The advantages of wood as a building material are particularly obvious when compared with the classical solid masonry construction method. Local woods have short delivery distances, are natural insulators, and are easy to replace and recycle when necessary. “Whereas metal or cement have only one property, wood has both tensile and compressive strength – an unbeatable advantage,” says the architect Michael Ziller from the architectural office zillerplus.
The wooden elements are preassembled in factories by skilled carpenters and fitted exactly with doors and windows and electrical supply lines. The parts are delivered and assembled on the construction site, and no painting is required. There is no bricklaying or cement-mixing, and no building materials that first have to be produced in a complicated mixing of materials to fulfil their aim and then separated from each other with great effort. Another massive saving is in heat energy. For all other building materials, a lot of heat is required to produce them – steel has to be melted, bricks have to be fired. Wood needs none of this energy expenditure, and building time is considerably reduced. Neighbours are far less disturbed by building activities, and the high degree of fitting precision guarantees smooth construction.

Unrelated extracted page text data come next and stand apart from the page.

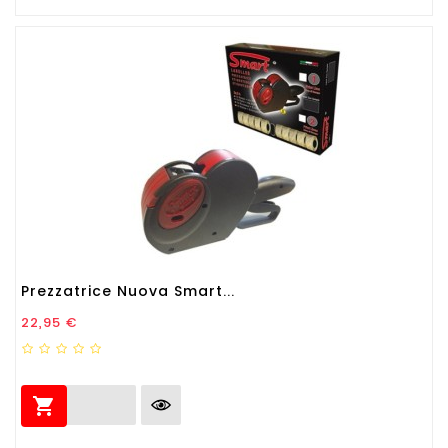
Prezzatrice Nuova Smart...
Prezzo
22,95 €

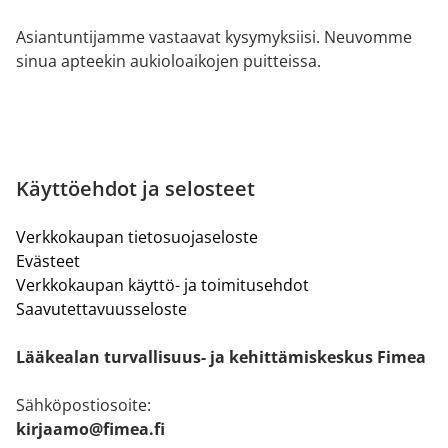
Asiantuntijamme vastaavat kysymyksiisi. Neuvomme
sinua apteekin aukioloaikojen puitteissa.
Käyttöehdot ja selosteet
Verkkokaupan tietosuojaseloste
Evästeet
Verkkokaupan käyttö- ja toimitusehdot
Saavutettavuusseloste
Lääkealan turvallisuus- ja kehittämiskeskus Fimea
Sähköpostiosoite:
kirjaamo@fimea.fi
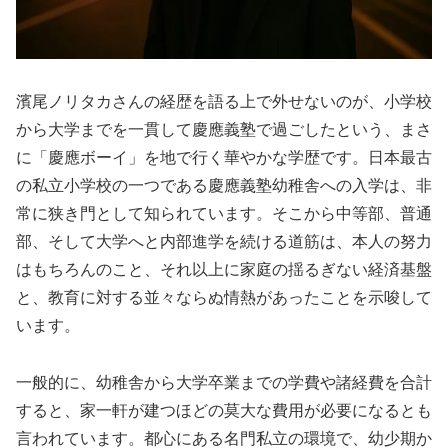
濱尾ノリタカさんの経歴を語る上で外せないのが、小学校
から大学までを一貫して慶應義塾で過ごしたという、まさ
に「慶應ボーイ」を地で行く華やかな学歴です。日本最古
の私立小学校の一つである慶應義塾幼稚舎への入学は、非
常に狭き門として知られています。そこから中等部、普通
部、そして大学へと内部進学を続ける道筋は、本人の努力
はもちろんのこと、それ以上に家庭の揺るぎない経済基盤
と、教育に対する並々ならぬ情熱があったことを示唆して
います。
一般的に、幼稚舎から大学卒業までの学費や諸経費を合計
すると、家一軒が建つほどの莫大な費用が必要になるとも
言われています。都心にある名門私立の環境で、幼少期か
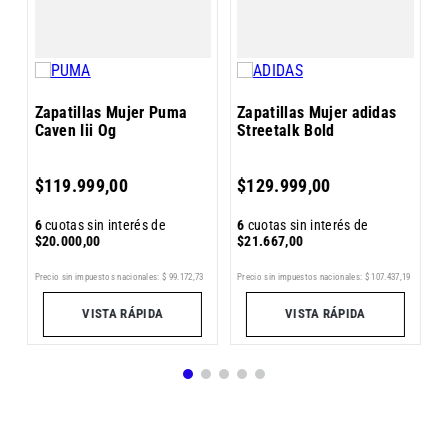
Zapatillas Mujer Puma
Zapatillas Mujer adidas
Caven Iii Og
Streetalk Bold
6
$
119
.
999
,
00
$
129
.
999
,
00
$
6
cuotas sin interés de
6
cuotas sin interés de
$
20
.
000
,
00
$
21
.
667
,
00
1
Pr
Precio sin impuestos nacionales:
$
99
.
172
,
73
Precio sin impuestos nacionales:
$
107
.
437
,
19
VISTA RÁPIDA
VISTA RÁPIDA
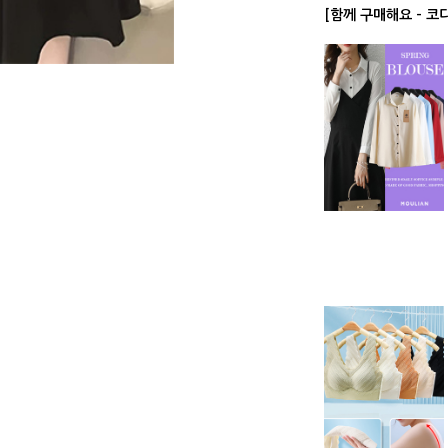
[함께 구매해요 - 코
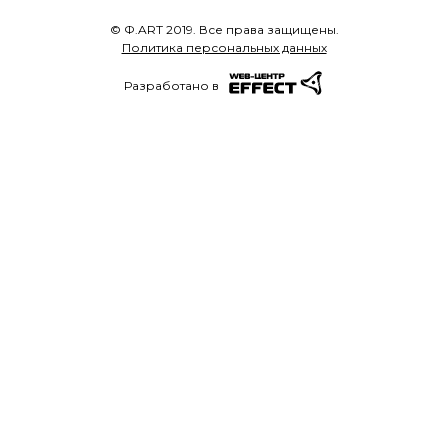
© Ф.ART 2019. Все права защищены.
Политика персональных данных
Разработано в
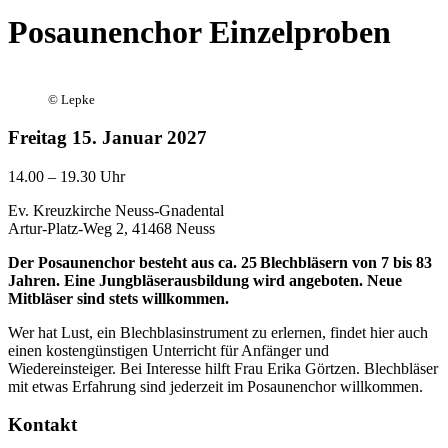
Posaunenchor Einzelproben
©
Lepke
Freitag
15. Januar 2027
14.00 – 19.30 Uhr
Ev. Kreuzkirche Neuss-Gnadental
Artur-Platz-Weg 2, 41468 Neuss
Der Posaunenchor besteht aus ca. 25 Blechbläsern von 7 bis 83
Jahren. Eine Jungbläserausbildung wird angeboten. Neue
Mitbläser sind stets willkommen.
Wer hat Lust, ein Blechblasinstrument zu erlernen, findet hier auch
einen kostengünstigen Unterricht für Anfänger und
Wiedereinsteiger. Bei Interesse hilft Frau Erika Görtzen. Blechbläser
mit etwas Erfahrung sind jederzeit im Posaunenchor willkommen.
Kontakt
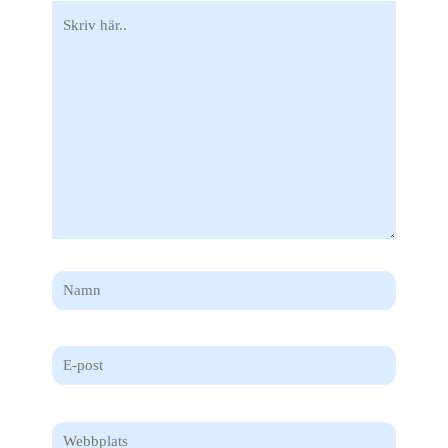
Skriv
här..
Namn
E-
post
Webbplats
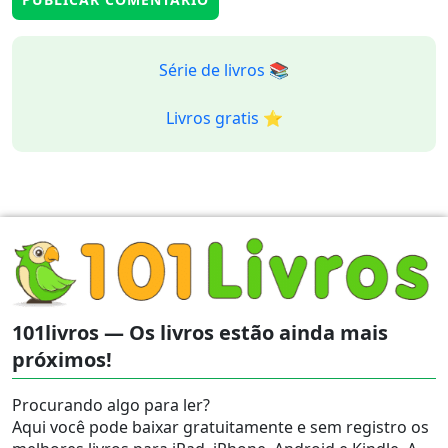
Série de livros 📚
Livros gratis ⭐️
101livros — Os livros estão ainda mais
próximos!
Procurando algo para ler?
Aqui você pode baixar gratuitamente e sem registro os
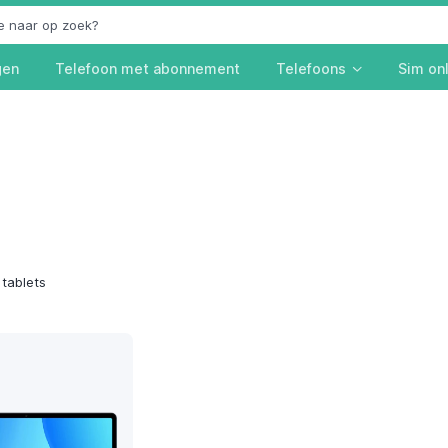
gen
Telefoon met abonnement
Telefoons
Sim on
tablets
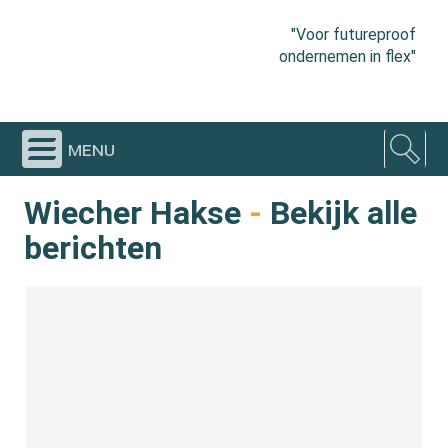
"Voor futureproof
ondernemen in flex"
menu
Wiecher Hakse
-
Bekijk alle
berichten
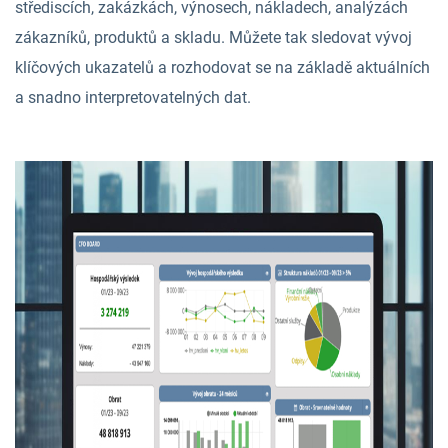
střediscích, zakázkách, výnosech, nákladech, analýzách
zákazníků, produktů a skladu. Můžete tak sledovat vývoj
klíčových ukazatelů a rozhodovat se na základě aktuálních
a snadno interpretovatelných dat.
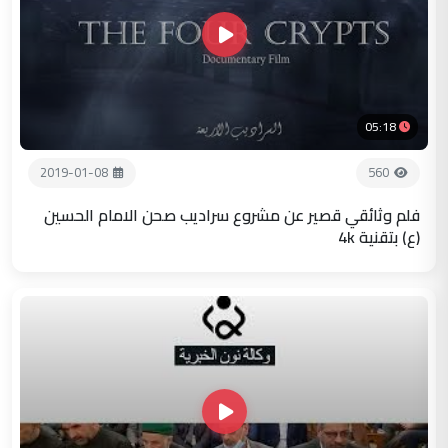
05:18
2019-01-08
560
فلم وثائقي قصير عن مشروع سراديب صحن الامام الحسين
(ع) بتقنية 4k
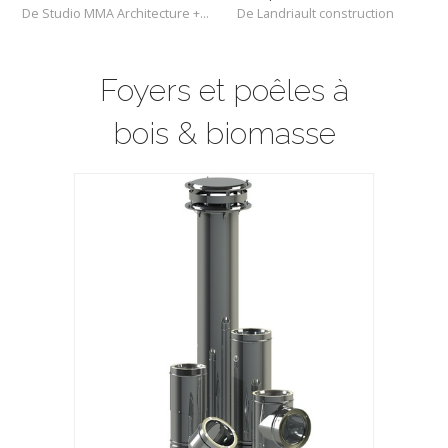
De Studio MMA Architecture + Design
De Landriault construction
Foyers et poêles à
bois & biomasse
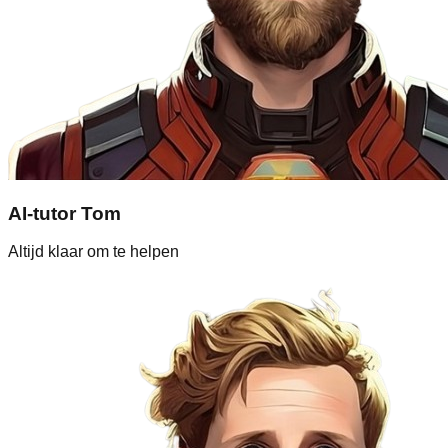
AI-tutor Tom
Altijd klaar om te helpen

The basic substance, including for the supporting walls, is spruce, and the cladding is fir from Bavarian and Tyrolean forests. This traditional wood can be seen clearly on the ceilings of the interiors. From here, it spreads its soothing effects to all other rooms.
A total of 360 cubic meters of wood were used in the inner courtyard in Rheinstrasse. Up to the day they were felled, these trees consumed 264 tonnes of CO² in the atmosphere, so it is not only an emotional but also an ecological project.
New passive wooden house in Munich Schwabing
GBW Management GmbH
Gross floor space: 1,230 m², 10 units
Date of completion:
Phases 1-5, partly 6, 8
Preis für Baukultur der Metropolregion München 2016, recognition
Nomination, BDA Prize, Bavaria 2016
GEPLANT + AUSGEFÜHRT 2015, special award for sustainable construction
German wooden building award 2015, shortlisted
Prize for quality in housebuilding 2015, acknowledgement
Award for good housebuilding 2015
Six answers from Michael Ziller
Mr Ziller, what is the significance of wood?
It is a living material that is very close to human beings. In the form of a tree, of course, but since time immemorial as a building material for boats and furniture, or particularly in architecture. Wood is something we love to touch – a material that can be used in so many ways. Smooth or rough. Straight or curved.
In a direct comparison with concrete, wood comes out better. Did that surprise you?
No, I completed a carpentry apprenticeship and know the strengths of the material. And what is even more important: wood has a completely different emotional value from brick. But wood is not always superior: it also has its limits, for example in extreme heights and depths. For a skyscraper or an underground garage, concrete is still the material of choice. But in architecture, it’s not so much a question of ‘either-or’ but rather ‘both’.
Would you have designed this building in the same way if the decision had not been for wood as the building material?
Fortunately the ideology that dictates that a building has to look different if it’s built of wood no longer applies. So yes, I would have designed this house in almost the same way if it had been made of bricks and mortar.
What interested you in particular about this project?
The chance to do urban work. It’s not a greenfield development but a question of harmonising with an existing situation, of improving something. The inner courtyard used to be full of cars, and now it’s become a habitable space. And I see wood as a material of the future. Wood is certainly not suitable for all buildings, but in the future it will grow in importance as a part of the whole.
The building in this project is the first inner-city wooden passive house in Germany. What is different from a conventional building?
Our plans had to be much more meticulous because many elements are to be prefabricated in a workshop. So if anything goes wrong, you can’t just fix it by pouring a bit more concrete. What was particularly exciting was, when we actually began work on the building site, most of the work had already been done and all we had to do was assemble the elements. And that’s quite nice because we were working with all sorts of craftsmen, for example carpenters who really understand what they are doing.
Who is this house for?
It is certainly an emotional decision. In my opinion, the status symbol of the future will not be a car or an iPhone but the way one lives – for example, in a house that stands out above the standard, a house that uses less energy, is built of local materials, and can be recycled. You can compare it with developments in food. We have the choice, so the question is: what does it mean to me to express my personality?